Search system robots and how they actually work

Records (records) a file /robots.txt

The expanded comments of a format

Each record begins since a line User-Agent in which it is described what or to what retrieval robot this record intends. The next line: Disallow. Here not subject indexings of a way and files are described. EACH record SHOULD have at least these two lines (lines). All remaining lines are options. Record can contain any amount of lines of comments. Each line of the comment should begin with # character. Lines of comments can be placed in the end of lines User-Agent and Disallow. # character in the end of these lines is sometimes added to specify to the retrieval robot that the long line agent_id or path_root is finished. If in line User-Agent it is specified a little agent_id the condition path_root in line Disallow will be fulfilled for all equally. Restrictions on length of lines User-Agent and Disallow are not present. If the retrieval robot has not found out in a file /robots.txt the agent_id it ignores /robots.txt.

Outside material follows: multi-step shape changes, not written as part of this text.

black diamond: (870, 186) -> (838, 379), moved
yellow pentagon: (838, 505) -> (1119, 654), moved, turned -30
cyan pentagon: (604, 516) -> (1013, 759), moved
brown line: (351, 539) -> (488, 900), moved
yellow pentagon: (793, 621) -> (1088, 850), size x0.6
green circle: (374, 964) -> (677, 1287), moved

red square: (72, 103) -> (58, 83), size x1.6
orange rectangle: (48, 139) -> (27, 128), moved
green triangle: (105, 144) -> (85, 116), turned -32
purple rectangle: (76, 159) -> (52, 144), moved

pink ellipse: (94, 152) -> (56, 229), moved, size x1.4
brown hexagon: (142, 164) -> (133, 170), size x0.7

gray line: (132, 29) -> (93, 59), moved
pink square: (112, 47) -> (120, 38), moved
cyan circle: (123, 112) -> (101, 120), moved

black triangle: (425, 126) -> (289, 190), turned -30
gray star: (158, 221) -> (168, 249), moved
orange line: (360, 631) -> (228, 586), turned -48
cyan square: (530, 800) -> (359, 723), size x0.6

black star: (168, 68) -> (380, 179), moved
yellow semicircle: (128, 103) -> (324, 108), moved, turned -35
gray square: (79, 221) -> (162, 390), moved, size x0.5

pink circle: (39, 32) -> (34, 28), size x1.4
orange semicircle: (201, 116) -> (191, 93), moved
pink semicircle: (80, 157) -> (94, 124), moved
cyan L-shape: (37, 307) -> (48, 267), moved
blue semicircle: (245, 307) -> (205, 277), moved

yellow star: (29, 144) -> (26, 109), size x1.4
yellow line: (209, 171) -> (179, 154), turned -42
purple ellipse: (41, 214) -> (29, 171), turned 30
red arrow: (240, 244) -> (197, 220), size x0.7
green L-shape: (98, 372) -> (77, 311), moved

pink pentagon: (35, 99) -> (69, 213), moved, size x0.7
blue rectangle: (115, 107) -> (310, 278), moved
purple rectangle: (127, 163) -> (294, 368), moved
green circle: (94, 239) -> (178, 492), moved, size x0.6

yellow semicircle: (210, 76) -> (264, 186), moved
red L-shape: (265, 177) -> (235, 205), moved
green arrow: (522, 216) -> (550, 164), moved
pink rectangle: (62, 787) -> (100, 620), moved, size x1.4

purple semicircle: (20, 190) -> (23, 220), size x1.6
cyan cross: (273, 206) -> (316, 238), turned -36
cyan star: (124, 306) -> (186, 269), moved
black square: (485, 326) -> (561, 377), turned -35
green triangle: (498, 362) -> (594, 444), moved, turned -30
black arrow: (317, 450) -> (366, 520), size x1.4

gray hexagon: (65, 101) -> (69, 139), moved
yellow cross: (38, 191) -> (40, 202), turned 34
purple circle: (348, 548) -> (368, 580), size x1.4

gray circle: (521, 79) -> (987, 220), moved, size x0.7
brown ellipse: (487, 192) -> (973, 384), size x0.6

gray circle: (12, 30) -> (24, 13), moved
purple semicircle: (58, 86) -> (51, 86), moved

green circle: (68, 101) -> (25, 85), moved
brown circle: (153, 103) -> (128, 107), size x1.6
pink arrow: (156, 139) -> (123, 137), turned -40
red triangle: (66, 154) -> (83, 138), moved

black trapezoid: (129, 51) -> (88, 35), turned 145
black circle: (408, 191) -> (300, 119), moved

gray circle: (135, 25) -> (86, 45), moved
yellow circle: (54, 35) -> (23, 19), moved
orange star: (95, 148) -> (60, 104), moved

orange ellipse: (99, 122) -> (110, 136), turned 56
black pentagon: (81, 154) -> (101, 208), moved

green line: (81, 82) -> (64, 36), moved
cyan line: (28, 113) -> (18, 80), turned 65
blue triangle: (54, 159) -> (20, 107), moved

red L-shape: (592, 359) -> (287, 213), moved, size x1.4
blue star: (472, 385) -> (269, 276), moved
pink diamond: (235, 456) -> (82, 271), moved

If not to consider specificity of operation of each retrieval robot is possible to specify exceptions for all robots at once. It is reached by the job of a line User-Agent: *

If the search robot finds out in a file/robots.txt some records with value satisfying it agent_id the robot is free to choose any of them.

Each search robot will define absolute URL for reading from a server with use of records/robots.txt. Header and lower case symbols in path_root MATTER.

Examples:

Example 1:

User-Agent: *

Disallow: /

User-Agent: Lycos

Disallow:/cgi-bin//tmp/

1 file/robots.txt contains in an example two records. The first concerns all search robots and forbids indexing all files. The second concerns search robot Lycos and at indexing of a server by it forbids directories/cgi-bin/and/tmp/, and the others – resolves. Thus the server will be indexed only by system Lycos.

Example 2:

User-Agent: Copernicus Fred

Disallow:

User-Agent: * Rex

Disallow:/t

2 file/robots.txt contains in an example of two records. The first resolves search robots Copernicus and Fred to index the entire server. The second – forbids all and especially robot Rex to index such directories and files, as/tmp/,/tea-time/,/top-cat.txt,/traverse.this etc. It is just a case of the task of a mask for directories and files.

Example 3:

# This is for every spider!

User-Agent: *

# stay away from this

Disallow:/spiders/not/here/#and everything in it

Disallow: # a little nothing

Disallow: #This could be habit forming!

# Don “t comments make code much more readable!!!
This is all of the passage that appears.